“Nonsense!” the captain boomed, drawing him toward the gate. “Wait till you’ve got a little tonic under your hatches, ’midships. Wait till you’ve spliced the main brace a couple of times!”
“The horse!” exclaimed Filhiol, bracing himself with his stout cane. He peered anxiously at the animal. “I hired him at the station, and if he should run away and break anything—”
“I’ll have Ezra go aboard that craft and pilot it into port,” the captain reassured him. “We won’t let it go on the rocks. Ezra, he’s my chief cook and bottle-washer. He can handle that cruiser of yours O. K.” The captain’s eyes twinkled as he looked at the dejected animal. “Come along o’ me, doctor. Up to the quarterdeck with you, now!”
Half-supported by the captain, old Dr. Filhiol limped up the white-sanded path. As he went, as if in a kind of daze he kept murmuring:
“Captain Briggs again! Who’d have thought I could really find him? Half a century—a lifetime—Captain Alpheus Briggs!”
“Ezra! Oh, Ezra!” the captain hailed. Carefully he helped the aged doctor up the steps. Very feebly the doctor crept up; his cane clumped hollowly on the boards. Ezra appeared.
“Aye, aye, sir?” he queried, a look of wonder on his long, thin face. “What’s orders, sir?”

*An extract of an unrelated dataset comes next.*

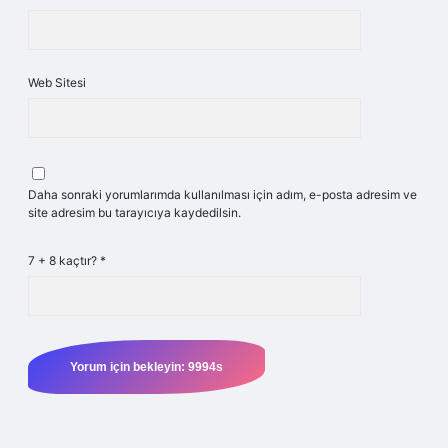
Web Sitesi
Daha sonraki yorumlarımda kullanılması için adım, e-posta adresim ve
site adresim bu tarayıcıya kaydedilsin.
7 + 8 kaçtır?
*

“An old-time friend of mine has come to visit me, Ezra. It’s Dr. Filhiol, that used to sail with me, way back in the ’60’s. I’ve got some of his fancy-work stitches in my leg this minute. A great man he was with the cutting and stitching; none better. I want you men to shake hands.”
Ezra advanced, admiration shining from his honest features. Any man who had been a friend of his captain, especially a man who had embroidered his captain’s leg, was already taken to the bosom of his affections.